Q: Our agency’s standard corporate account contracts do not seem to be keeping up with the times. Specifically, our corporate clients keep requesting new kinds of services that aren’t covered by our contracts, so we have no fees for them. They seem disinclined to pay new or higher fees, so we appear to be stuck with long-term contracts that don’t allow us to charge new fees or raise the fees we have. Any suggestions?

A: Your problem is a fairly common one these days because corporate travel management is becoming more sophisticated. Corporate travel managers are demanding new services that only agencies can provide, and agencies need to procure new bells and whistles to meet those demands.

My first suggestion is to review your existing contracts because what you can charge now depends on what the agreement provides. For example, the most typical travel management company (TMC) agreement has a list of services and a list of fees. If the former list does not contain the new service desired by the client, then you need to propose an amendment to cover the new service and the new fee, and the client is free to accept or reject it.

If the client accepts it, then you could draft a simple amendment adding a description of the service, the fee and the manner of payment. If the service is not on a per-transaction basis, you can’t charge the fee at the point of sale (as you can with a ticket), so you probably need invoicing and billing terms in the amendment.

Another approach is to propose a blanket amendment now for all of your corporate accounts stating that, if the client wants a service beyond what you now provide, you will propose a new fee, which the client may accept. You could also provide that the exact service and fee arrangement may be finalized by an exchange of emails.

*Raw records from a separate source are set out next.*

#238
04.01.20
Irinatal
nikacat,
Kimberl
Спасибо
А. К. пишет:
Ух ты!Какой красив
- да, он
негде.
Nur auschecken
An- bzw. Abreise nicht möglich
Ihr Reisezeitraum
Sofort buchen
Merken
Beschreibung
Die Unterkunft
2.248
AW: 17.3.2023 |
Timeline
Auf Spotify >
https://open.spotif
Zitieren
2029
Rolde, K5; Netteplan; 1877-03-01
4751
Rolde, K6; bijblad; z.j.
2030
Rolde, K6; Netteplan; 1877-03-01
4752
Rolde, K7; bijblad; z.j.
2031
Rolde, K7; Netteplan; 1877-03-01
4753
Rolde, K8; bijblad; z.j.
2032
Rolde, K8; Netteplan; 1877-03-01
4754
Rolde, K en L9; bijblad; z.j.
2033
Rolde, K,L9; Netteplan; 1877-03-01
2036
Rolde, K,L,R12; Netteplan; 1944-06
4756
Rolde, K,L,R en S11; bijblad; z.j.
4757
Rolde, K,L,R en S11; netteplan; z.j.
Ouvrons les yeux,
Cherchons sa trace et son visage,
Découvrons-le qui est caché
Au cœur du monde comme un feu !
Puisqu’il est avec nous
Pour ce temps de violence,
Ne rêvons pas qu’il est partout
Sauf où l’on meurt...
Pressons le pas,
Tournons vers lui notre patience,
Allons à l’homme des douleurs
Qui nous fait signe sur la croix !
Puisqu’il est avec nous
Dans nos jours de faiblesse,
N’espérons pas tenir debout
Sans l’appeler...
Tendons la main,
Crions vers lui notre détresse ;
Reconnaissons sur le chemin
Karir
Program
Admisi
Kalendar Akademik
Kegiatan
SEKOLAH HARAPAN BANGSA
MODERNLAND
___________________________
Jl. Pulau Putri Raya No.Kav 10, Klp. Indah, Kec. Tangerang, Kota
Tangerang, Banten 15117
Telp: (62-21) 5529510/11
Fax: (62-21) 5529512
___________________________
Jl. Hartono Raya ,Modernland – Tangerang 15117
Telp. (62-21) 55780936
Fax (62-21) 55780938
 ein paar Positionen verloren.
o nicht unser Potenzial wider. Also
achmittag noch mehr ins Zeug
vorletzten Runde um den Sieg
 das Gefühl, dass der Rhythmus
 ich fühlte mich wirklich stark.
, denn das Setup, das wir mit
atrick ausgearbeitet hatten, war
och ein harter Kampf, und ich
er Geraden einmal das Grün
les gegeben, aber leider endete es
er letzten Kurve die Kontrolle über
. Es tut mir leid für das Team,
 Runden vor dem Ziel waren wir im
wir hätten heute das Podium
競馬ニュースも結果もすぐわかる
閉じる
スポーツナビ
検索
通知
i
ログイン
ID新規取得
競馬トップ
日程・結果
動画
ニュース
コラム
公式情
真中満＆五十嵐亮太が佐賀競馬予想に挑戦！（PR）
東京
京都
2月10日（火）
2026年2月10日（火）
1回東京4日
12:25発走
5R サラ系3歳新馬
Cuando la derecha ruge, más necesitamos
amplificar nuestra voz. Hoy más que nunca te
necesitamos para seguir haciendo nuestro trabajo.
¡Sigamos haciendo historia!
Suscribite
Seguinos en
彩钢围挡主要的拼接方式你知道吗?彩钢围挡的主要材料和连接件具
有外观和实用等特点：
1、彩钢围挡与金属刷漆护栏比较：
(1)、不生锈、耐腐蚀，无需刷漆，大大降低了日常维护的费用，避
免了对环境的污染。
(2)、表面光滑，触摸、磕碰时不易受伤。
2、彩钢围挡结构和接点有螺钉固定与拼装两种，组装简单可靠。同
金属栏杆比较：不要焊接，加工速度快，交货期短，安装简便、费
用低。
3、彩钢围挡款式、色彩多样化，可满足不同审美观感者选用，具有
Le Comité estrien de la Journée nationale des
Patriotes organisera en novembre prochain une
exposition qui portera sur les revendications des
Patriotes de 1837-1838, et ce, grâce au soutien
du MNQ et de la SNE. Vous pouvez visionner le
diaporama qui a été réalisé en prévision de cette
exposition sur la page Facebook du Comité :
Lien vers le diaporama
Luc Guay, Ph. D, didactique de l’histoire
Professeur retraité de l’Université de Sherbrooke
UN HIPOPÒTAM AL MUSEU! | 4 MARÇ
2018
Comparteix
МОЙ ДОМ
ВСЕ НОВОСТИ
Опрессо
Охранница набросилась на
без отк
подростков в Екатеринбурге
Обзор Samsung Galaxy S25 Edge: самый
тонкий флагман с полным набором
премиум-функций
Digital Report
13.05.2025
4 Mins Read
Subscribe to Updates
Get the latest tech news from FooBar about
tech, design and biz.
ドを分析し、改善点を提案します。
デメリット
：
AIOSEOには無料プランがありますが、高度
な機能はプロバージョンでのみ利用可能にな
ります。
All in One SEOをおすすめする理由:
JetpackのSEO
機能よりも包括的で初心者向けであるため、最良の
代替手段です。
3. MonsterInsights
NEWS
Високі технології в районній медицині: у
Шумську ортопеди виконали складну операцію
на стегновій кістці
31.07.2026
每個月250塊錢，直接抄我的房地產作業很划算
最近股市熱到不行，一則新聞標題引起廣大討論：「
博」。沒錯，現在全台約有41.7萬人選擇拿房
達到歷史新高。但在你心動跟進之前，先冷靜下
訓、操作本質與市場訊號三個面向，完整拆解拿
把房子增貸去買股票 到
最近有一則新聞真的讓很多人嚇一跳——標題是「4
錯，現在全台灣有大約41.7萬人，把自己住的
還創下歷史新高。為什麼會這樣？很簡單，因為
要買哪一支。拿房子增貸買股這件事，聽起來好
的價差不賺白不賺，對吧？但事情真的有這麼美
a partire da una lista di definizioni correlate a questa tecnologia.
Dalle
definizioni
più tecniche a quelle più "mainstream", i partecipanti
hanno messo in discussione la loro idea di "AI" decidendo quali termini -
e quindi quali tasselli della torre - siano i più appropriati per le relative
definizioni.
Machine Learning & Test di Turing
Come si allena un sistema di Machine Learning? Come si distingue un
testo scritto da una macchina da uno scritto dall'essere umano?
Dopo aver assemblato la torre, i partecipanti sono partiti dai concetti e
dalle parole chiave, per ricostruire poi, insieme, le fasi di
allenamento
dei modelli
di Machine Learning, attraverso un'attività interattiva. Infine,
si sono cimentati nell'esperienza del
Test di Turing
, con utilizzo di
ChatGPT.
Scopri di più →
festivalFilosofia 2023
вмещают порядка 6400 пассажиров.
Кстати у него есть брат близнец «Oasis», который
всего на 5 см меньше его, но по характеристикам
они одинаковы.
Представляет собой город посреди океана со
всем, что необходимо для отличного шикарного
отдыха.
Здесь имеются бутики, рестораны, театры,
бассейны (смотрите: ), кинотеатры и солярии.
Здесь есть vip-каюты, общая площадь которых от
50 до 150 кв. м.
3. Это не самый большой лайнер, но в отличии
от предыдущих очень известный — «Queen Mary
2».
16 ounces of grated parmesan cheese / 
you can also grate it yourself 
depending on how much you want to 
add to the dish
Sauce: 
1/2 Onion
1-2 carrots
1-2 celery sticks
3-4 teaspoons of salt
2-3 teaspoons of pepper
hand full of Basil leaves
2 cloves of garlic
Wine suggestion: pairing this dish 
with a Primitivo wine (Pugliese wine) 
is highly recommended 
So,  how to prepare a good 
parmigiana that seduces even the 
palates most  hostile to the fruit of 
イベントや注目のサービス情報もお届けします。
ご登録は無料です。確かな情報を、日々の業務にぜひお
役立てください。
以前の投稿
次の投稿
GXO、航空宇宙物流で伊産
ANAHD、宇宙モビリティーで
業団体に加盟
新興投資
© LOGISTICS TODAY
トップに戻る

A hard question sometimes arises where the new work required may or may not be part of your existing list of services, depending on the contract’s wording and the client’s interpretation. One example is an NDC booking, for which you may well want to charge a higher fee because of the mid- and back-office challenges it poses. If your fee list has a fee for “airline reservations,” the client may object to your proposing to charge more for what the client sees as the same thing. In that case, you may have to propose an amendment clarifying the difference.

The most difficult situation arises if your corporate account contract expressly or implicitly promises unlimited services in return for a single fee per transaction or a fixed management fee. If you have one of these contracts, you may well be stuck, unless you can terminate the contract without breaching it.

For new contracts, the best possible approach may be to provide a clause expressly stating that new or different services will have other fees and that you will propose a fee, which the client is free to accept or reject.